Barnes left the company about six months ago, according to a spokesperson for the company, which puts his tenure at about four months. Previously, he was SAP's chief operating officer for Europe, Middle East and Africa. He was appointed to the role at the end of September last year to replace Steve Parker.
His departure was a result of the company's restructuring process started in December last year to shave costs from the business. The restructure was set to cull 1300 people from the company.
Unisys had reorganized its activities by business unit, which had led to the removal of Barne's position according to the spokesperson. Andrew Barkla, the VP and general manager of Unisys Asia Pacific, now heads up Australia and New Zealand in addition to his regional role.
The spokesperson pointed out that the company's last quarterly results, released last week, had shown that the cost cutting measures had been successful. The company moved from a net loss of AUD$14 million (US$11.8 million) to a net income of AUD$38 million (US$32 million) when comparing the second quarter of 2008 and 2009.
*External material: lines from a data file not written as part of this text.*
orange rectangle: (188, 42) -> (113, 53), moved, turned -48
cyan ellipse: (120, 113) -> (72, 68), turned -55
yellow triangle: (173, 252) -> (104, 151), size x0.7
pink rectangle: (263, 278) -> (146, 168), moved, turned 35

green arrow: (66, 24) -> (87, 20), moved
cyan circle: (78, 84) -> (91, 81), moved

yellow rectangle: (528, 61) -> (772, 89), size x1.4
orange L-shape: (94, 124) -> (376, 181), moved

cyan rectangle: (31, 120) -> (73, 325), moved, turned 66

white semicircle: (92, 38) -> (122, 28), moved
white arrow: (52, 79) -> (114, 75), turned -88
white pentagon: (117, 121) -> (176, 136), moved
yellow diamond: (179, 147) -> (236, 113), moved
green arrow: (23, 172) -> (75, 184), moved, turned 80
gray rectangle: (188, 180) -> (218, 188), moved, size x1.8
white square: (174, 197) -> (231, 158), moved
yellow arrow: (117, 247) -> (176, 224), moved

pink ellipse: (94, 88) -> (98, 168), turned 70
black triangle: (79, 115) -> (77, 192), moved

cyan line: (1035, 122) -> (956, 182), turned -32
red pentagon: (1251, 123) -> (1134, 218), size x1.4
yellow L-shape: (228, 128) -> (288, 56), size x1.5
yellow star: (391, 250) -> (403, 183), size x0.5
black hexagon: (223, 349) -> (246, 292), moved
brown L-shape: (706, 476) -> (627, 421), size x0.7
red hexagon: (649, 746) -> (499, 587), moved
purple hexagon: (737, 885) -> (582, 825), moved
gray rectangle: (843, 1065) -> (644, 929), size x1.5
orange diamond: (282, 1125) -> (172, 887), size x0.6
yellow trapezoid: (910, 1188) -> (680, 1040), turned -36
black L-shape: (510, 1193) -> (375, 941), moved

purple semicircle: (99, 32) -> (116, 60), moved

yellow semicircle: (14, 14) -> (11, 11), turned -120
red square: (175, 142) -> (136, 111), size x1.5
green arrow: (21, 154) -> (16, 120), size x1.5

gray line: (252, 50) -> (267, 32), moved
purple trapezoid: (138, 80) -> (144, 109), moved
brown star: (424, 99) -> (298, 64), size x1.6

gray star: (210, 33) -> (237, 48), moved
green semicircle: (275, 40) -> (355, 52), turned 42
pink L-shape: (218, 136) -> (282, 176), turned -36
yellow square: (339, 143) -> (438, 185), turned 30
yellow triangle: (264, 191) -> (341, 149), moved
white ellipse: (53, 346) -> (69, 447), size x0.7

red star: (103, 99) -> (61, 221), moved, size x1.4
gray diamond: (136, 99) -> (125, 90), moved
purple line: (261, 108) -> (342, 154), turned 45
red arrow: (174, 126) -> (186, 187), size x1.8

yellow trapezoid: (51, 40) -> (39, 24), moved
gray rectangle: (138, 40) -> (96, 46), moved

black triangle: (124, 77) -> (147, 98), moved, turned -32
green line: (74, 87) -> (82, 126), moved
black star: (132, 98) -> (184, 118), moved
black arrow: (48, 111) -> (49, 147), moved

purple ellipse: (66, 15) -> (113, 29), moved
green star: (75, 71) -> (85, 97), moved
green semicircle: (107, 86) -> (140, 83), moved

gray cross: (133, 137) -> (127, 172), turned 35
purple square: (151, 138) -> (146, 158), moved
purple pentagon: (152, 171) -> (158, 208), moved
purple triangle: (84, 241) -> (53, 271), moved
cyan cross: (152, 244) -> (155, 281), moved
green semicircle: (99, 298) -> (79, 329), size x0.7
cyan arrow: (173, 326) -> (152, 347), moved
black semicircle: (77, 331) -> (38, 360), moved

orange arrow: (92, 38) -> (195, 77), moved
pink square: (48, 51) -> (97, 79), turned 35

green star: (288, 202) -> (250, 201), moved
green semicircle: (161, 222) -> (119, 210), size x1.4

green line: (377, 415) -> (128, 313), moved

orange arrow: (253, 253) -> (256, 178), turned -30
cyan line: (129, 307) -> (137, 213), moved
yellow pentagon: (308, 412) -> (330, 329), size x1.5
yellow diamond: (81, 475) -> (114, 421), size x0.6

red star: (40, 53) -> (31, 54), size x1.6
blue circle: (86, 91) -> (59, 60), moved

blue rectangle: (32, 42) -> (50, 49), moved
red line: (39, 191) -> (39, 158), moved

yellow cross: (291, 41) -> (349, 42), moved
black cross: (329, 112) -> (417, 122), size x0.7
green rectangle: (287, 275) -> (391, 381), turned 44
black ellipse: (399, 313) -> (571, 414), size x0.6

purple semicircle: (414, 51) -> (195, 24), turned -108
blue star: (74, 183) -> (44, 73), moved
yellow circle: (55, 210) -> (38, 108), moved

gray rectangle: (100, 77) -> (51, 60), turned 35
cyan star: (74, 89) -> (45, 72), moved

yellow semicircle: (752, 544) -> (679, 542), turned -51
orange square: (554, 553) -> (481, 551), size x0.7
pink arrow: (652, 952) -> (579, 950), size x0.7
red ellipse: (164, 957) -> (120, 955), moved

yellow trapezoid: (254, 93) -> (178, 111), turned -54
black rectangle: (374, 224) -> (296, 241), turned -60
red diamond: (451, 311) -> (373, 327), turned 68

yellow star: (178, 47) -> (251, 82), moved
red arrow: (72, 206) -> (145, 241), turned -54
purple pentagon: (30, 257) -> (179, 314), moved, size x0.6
"We made encouraging progress during the quarter on the priorities of our turnaround program," Unisys chairman and CEO Ed Coleman said in a statement. "This progress was driven by our ongoing actions to concentrate our resources more effectively and reduce our cost base."
Unisys isn't the only company to make redundant the leader of its Australian division during the global economic climate; the same fate befell local Nortel chief Mark Stevens in January this year.